Source records:
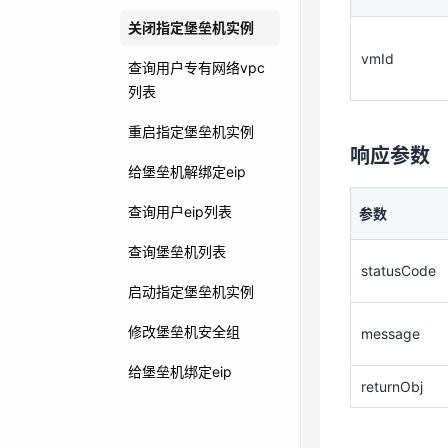
vmId
关闭指定堡垒机实例
vmId
查询用户专有网络vpc
响应参数
列表
重启指定堡垒机实例
参数
响应参数
给堡垒机解绑定eip
statusCode
查询用户eip列表
参数
查询堡垒机列表
message
statusCode
启动指定堡垒机实例
returnObj
修改堡垒机安全组
message
枚举参数
给堡垒机绑定eip
returnObj
无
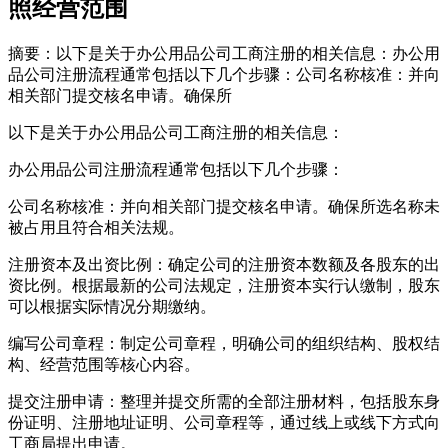
照经营范围
摘要：以下是关于办公用品公司工商注册的相关信息：办公用
品公司注册流程通常包括以下几个步骤：公司名称核准：并向
相关部门提交核名申请。确保所
以下是关于办公用品公司工商注册的相关信息：
办公用品公司注册流程通常包括以下几个步骤：
公司名称核准：并向相关部门提交核名申请。确保所选名称未
被占用且符合相关法规。
注册资本及出资比例：确定公司的注册资本数额及各股东的出
资比例。根据最新的公司法规定，注册资本实行认缴制，股东
可以根据实际情况分期缴纳。
编写公司章程：制定公司章程，明确公司的组织结构、股权结
构、经营范围等核心内容。
提交注册申请：整理并提交所需的全部注册材料，包括股东身
份证明、注册地址证明、公司章程等，通过线上或线下方式向
工商局提出申请。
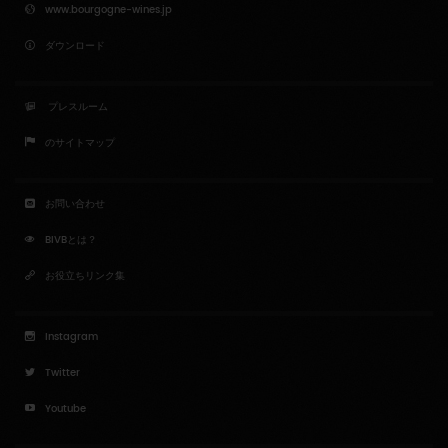
www.bourgogne-wines.jp
ダウンロード
プレスルーム
のサイトマップ
お問い合わせ
BIVBとは？
お役立ちリンク集
Instagram
Twitter
Youtube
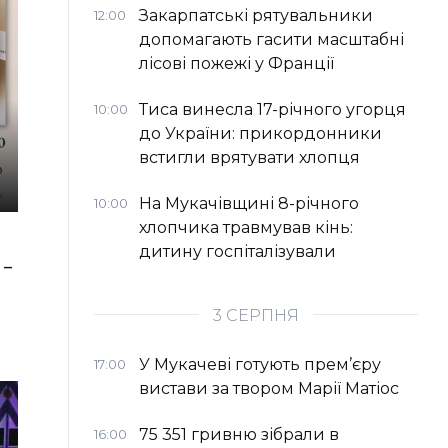
Закарпатські рятувальники
12:00
допомагають гасити масштабні
лісові пожежі у Франції
Тиса винесла 17-річного угорця
10:00
до України: прикордонники
встигли врятувати хлопця
На Мукачівщині 8-річного
10:00
хлопчика травмував кінь:
дитину госпіталізували
 –
3 СЕРПНЯ
У Мукачеві готують прем’єру
17:00
вистави за твором Марії Матіос
75 351 гривню зібрали в
16:00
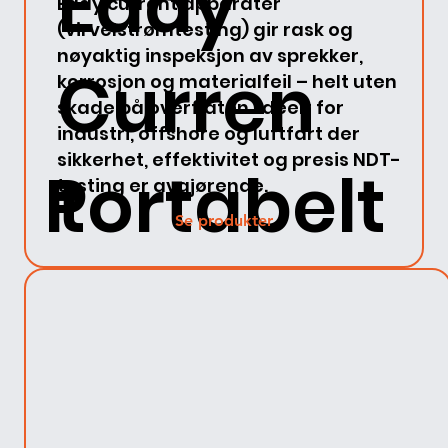
Eddy
Eddy current apparater
(virvelstrømtesting) gir rask og
nøyaktig inspeksjon av sprekker,
Curren
korrosjon og materialfeil – helt uten
skade på overflaten. Ideelt for
industri, offshore og luftfart der
sikkerhet, effektivitet og presis NDT-
Portabelt
t
testing er avgjørende.
Se produkter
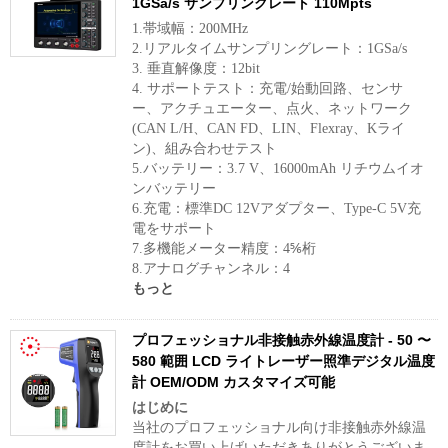
1GSa/s サンプリングレート 110Mpts
1.帯域幅：200MHz
2.リアルタイムサンプリングレート：1GSa/s
3. 垂直解像度：12bit
4. サポートテスト：充電/始動回路、センサ
ー、アクチュエーター、点火、ネットワーク
(CAN L/H、CAN FD、LIN、Flexray、Kライ
ン)、組み合わせテスト
5.バッテリー：3.7 V、16000mAh リチウムイオ
ンバッテリー
6.充電：標準DC 12Vアダプター、Type-C 5V充
電をサポート
7.多機能メーター精度：4⅚桁
8.アナログチャンネル：4
もっと
プロフェッショナル非接触赤外線温度計 - 50 〜
580 範囲 LCD ライトレーザー照準デジタル温度
計 OEM/ODM カスタマイズ可能
はじめに
当社のプロフェッショナル向け非接触赤外線温
度計をお買い上げいただきありがとうございま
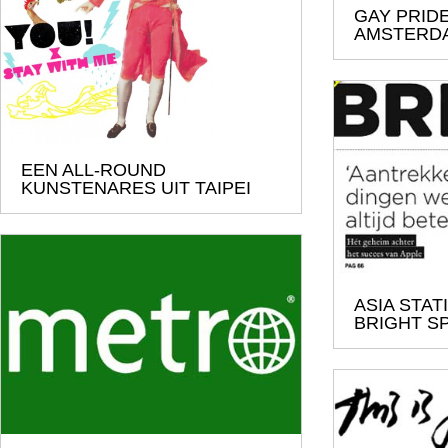
GAY PRIDE
AMSTERD
EEN ALL-ROUND
KUNSTENARES UIT TAIPEI
ASIA STA
BRIGHT S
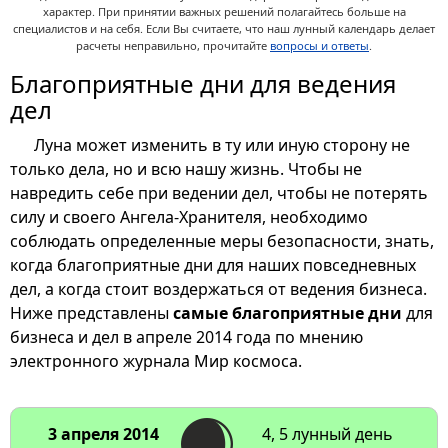
характер. При принятии важных решений полагайтесь больше на
специалистов и на себя. Если Вы считаете, что наш лунный календарь делает
расчеты неправильно, прочитайте
вопросы и ответы
.
Благоприятные дни для ведения
дел
Луна может изменить в ту или иную сторону не
только дела, но и всю нашу жизнь. Чтобы не
навредить себе при ведении дел, чтобы не потерять
силу и своего Ангела-Хранителя, необходимо
соблюдать определенные меры безопасности, знать,
когда благоприятные дни для наших повседневных
дел, а когда стоит воздержаться от ведения бизнеса.
Ниже представлены
самые благоприятные дни
для
бизнеса и дел в апреле 2014 года по мнению
электронного журнала Мир космоса.
3 апреля 2014
4, 5 лунный день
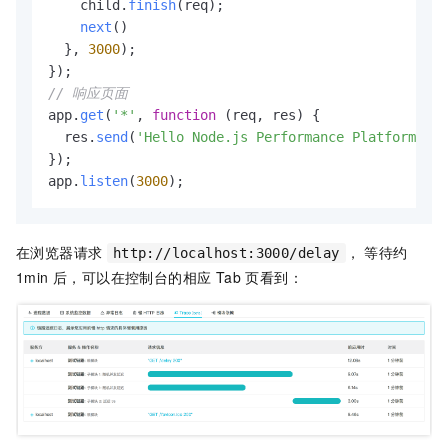
    child.
finish
(req);

next
()

  }, 
3000
);

// 响应页面
app.
get
(
'*'
, 
function
 (
req, res
) {

  res.
send
(
'Hello Node.js Performance Platform!'
);

});

app.
listen
(
3000
);
在浏览器请求
， 等待约
http://localhost:3000/delay
1min 后，可以在控制台的相应 Tab 页看到：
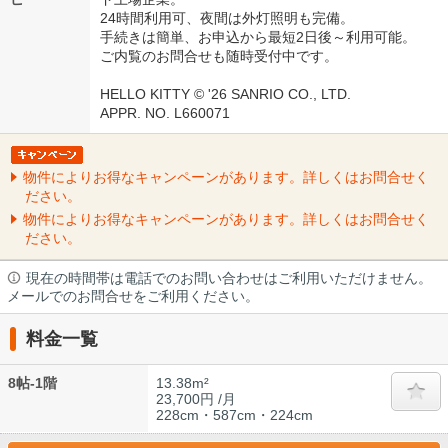
24時間利用可、夜間は外灯照明も完備。
手続きは簡単、お申込から最短2日後～利用可能。
ご内覧のお問合せも随時受付中です。
HELLO KITTY © '26 SANRIO CO., LTD.
APPR. NO. L660071
物件によりお得なキャンペーンがあります。詳しくはお問合せく
ださい。
物件によりお得なキャンペーンがあります。詳しくはお問合せく
ださい。
現在の時間帯は電話でのお問い合わせはご利用いただけません。
メールでのお問合せをご利用ください。
料金一覧
8帖-1階
13.38m²
23,700円 /月
228cm・587cm・224cm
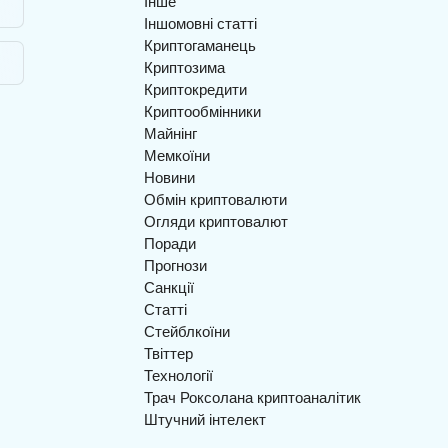
Інше
Іншомовні статті
Криптогаманець
Криптозима
Криптокредити
Криптообмінники
Майнінг
Мемкоїни
Новини
Обмін криптовалюти
Огляди криптовалют
Поради
Прогнози
Санкції
Статті
Стейблкоїни
Твіттер
Технології
Трач Роксолана криптоаналітик
Штучний інтелект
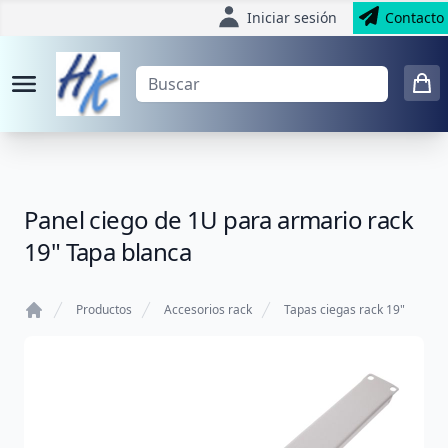
Iniciar sesión
Contacto
Panel ciego de 1U para armario rack
19" Tapa blanca
Productos
Accesorios rack
Tapas ciegas rack 19"
Home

Your assignment:
Lines of the listing that include the string "rack" are to be counted; state that count alone.

Result of this exercise:
3